**Exercise instructions:**
Set down, word for word, each line from the top of the data through the line that has "Toalhetes de limp"; omit every picture.

**Data shown:**
┌──

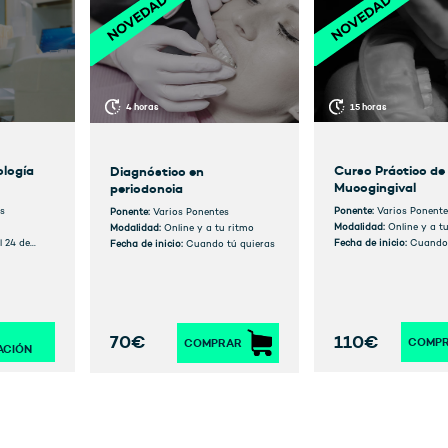
15 horas
4 horas
logía
Curso Práctico de
Diagnóstico en
Mucogingival
periodoncia
s
Ponente:
Varios Ponente
Ponente:
Varios Ponentes
Modalidad:
Online y a t
Modalidad:
Online y a tu ritmo
l 24 de
Fecha de inicio:
Cuando 
Fecha de inicio:
Cuando tú quieras
110€
70€
COMP
COMPRAR
ACIÓN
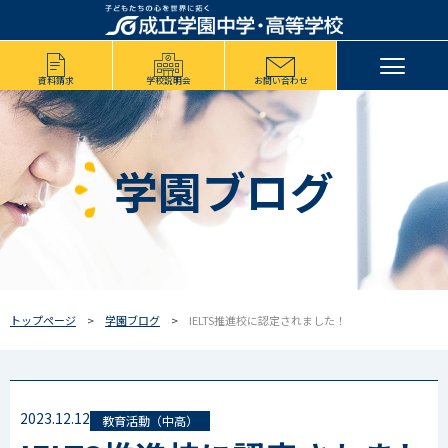
資料請求
学校説明会
お問い合わせ
学園ブログ
トップページ
学園ブログ
IELTS推進校に認定されました！
2023.12.12
教育活動（中高）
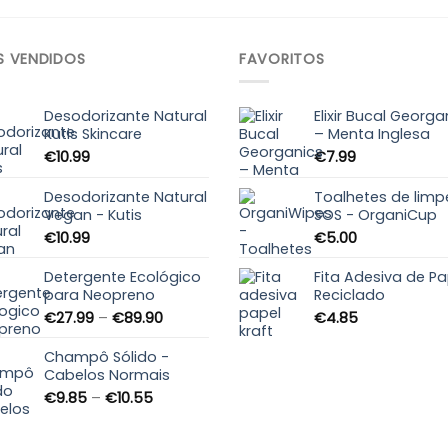
S VENDIDOS
FAVORITOS
Desodorizante Natural
Elixir Bucal Georga
Kutis Skincare
– Menta Inglesa
€
10.99
€
7.99
Desodorizante Natural
Toalhetes de limp
Vegan - Kutis
SOS - OrganiCup
€
10.99
€
5.00
Detergente Ecológico
Fita Adesiva de Pa
para Neopreno
Reciclado
Price
€
27.99
–
€
89.90
€
4.85
range:
€27.99
Champô Sólido -
through
Cabelos Normais
€89.90
Price
€
9.85
–
€
10.55
range:
€9.85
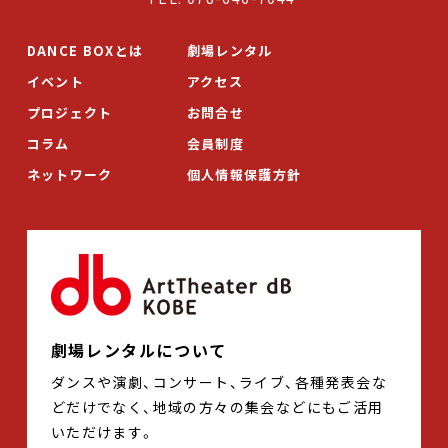
DANCE BOXとは
劇場レンタル
イベント
アクセス
プロジェクト
お問合せ
コラム
会員制度
ネットワーク
個人情報保護方針
劇場レンタルについて
ダンスや演劇、コンサート、ライブ、各種発表会な
どだけでなく、地域の方々の集会などにもご活用
いただけます。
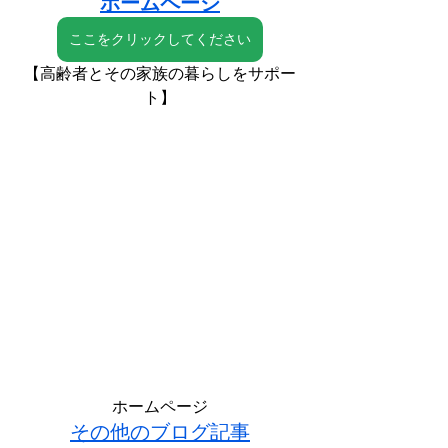
ホームページ
ここをクリックしてください
【高齢者とその家族の暮らしをサポー
ト】
ホームページ
その他のブログ記事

└──

**Answer space:**
15 horas
4 horas
logía
Curso Práctico de
Diagnóstico en
Mucogingival
periodoncia
s
Ponente:
Varios Ponente
Ponente:
Varios Ponentes
Modalidad:
Online y a t
Modalidad:
Online y a tu ritmo
l 24 de
Fecha de inicio:
Cuando 
Fecha de inicio:
Cuando tú quieras
110€
70€
COMP
COMPRAR
ACIÓN
資料請求
学校説明会
お問い合わせ
学園ブログ
トップページ
学園ブログ
IELTS推進校に認定されました！
2023.12.12
教育活動（中高）
S VENDIDOS
FAVORITOS
Desodorizante Natural
Elixir Bucal Georga
Kutis Skincare
– Menta Inglesa
€
10.99
€
7.99
Desodorizante Natural
Toalhetes de limp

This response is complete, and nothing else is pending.